Un niveau de violence critique
Après une année 2020 qui a battu de nouveaux records de température, les terres disponibles pour l’agriculture et le pâturage, grignotées par le désert et l’urbanisation, sont de plus en plus rares, en particulier dans le nord du pays. Un problème d’autant plus inquiétant que la population bovine – gourmande en eau et en espaces – a également connu une nette augmentation, avec environ 20 millions de têtes de bétail à l’heure actuelle. Si le delta du fleuve Niger entretient une végétation luxuriante au sud, le désert continue d’avancer dans le nord. La plus grande réserve d’eau de la région, le lac Tchad, a perdu 90% de sa superficie depuis les années 1960. En conséquence, 3,8 millions de personnes seraient aujourd’hui en situation d’insécurité alimentaire au Nigeria, selon l’ONG Action contre la Faim.
Ces bouleversements majeurs menacent les moyens de subsistance de millions de paysans et notamment d’éleveurs de bétail nomades, qui se voient contraints de quitter les zones de pâturage traditionnelles pour migrer massivement vers d’autres régions, au sud et au centre du pays.

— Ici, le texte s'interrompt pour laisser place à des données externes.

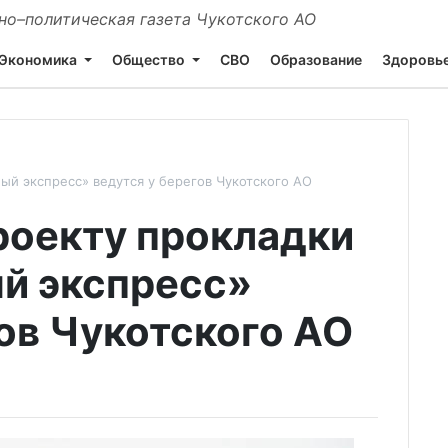
о–политическая газета Чукотского АО
Экономика
Общество
СВО
Образование
Здоровь
ый экспресс» ведутся у берегов Чукотского АО
роекту прокладки
й экспресс»
гов Чукотского АО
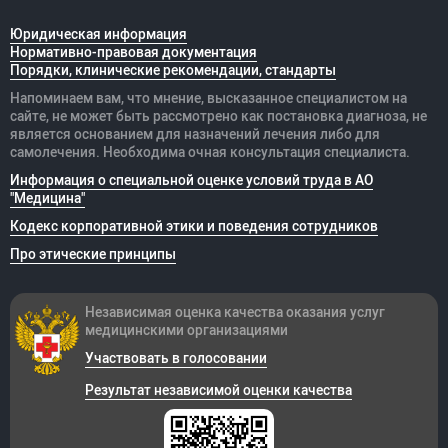
Юридическая информация
Нормативно-правовая документация
Порядки, клинические рекомендации, стандарты
Напоминаем вам, что мнение, высказанное специалистом на
сайте, не может быть рассмотрено как постановка диагноза, не
является основанием для назначений лечения либо для
самолечения. Необходима очная консультация специалиста.
Информация о специальной оценке условий труда в АО
"Медицина"
Кодекс корпоративной этики и поведения сотрудников
Про этические принципы
Независимая оценка качества оказания
услуг
медицинскими организациями
Участвовать в голосовании
Результат независимой оценки качества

Une pression subie par les agriculteurs sédentaires locaux, qui voient leurs territoires investis par les éleveurs. Cette situation difficile engendre des tensions croissantes entre les deux populations. D’après le Groupe des Nations Unies pour le développement durable (GNUDD), particulièrement actif dans la région, ces conflits ont atteint un niveau de violence critique ces dernières années, faisant autant de victimes que le groupe terroriste de Boko Haram. Le mouvement terroriste profite par ailleurs de l’instabilité de la région pour s’adonner à des raids et des pillages meurtriers, et financerait une partie de ses opérations par l’argent provenant de la vente de bétail volé. Cette évolution confirme nos observations précédentes : le dérèglement climatique favorise le développement des groupes terroristes.
Des mesures gouvernementales inadaptées
La crise climatique demeure le principal facteur de tensions aujourd’hui. « Pendant que je grandissais, j’ai vu des arbres, des forêts, des rivières et des ruisseaux dans la plupart des régions du nord du Nigeria. Les herbes poussaient et c’était plus que suffisant pour le bétail », témoigne ainsi Bala Ardo, l’un des chefs de file des éleveurs de bétail du sud-est du Nigeria, au quotidien britannique The Guardian. « Mais ce n’est plus le cas. La situation a obligé l’éleveur moyen à chercher des pâturages et de l’eau dans des endroits qu’il n’aurait jamais visités par le passé, alors qu’il lutte pour trouver de l’eau potable pour lui-même et sa famille, puis pour ses animaux. »
En réponse à cette problématique, le gouvernement a mis en place un Plan national de transformation du bétail, visant à moderniser le secteur de l’élevage et à lutter contre les pâturages ouverts par une série d’interventions menées dans les prochaines années. Mais cette politique basée sur la privatisation de la terre et les principes du modèle agricole occidental suscite de vives controverses, car il peine à répondre de manière adéquate aux besoins des éleveurs de bétail. Le président Muhammadu Buhari, élu en 2015 et réélu en 2019 sur la promesse de rassembler le peuple nigérian, a également été accusé de favoriser sa propre ethnie, les Fulanis, dont est issue une majorité des éleveurs du nord. Incapables de contrer un changement du climat qui concerne la planète entière, les autorités locales sont acculées à des demi-mesures impopulaires.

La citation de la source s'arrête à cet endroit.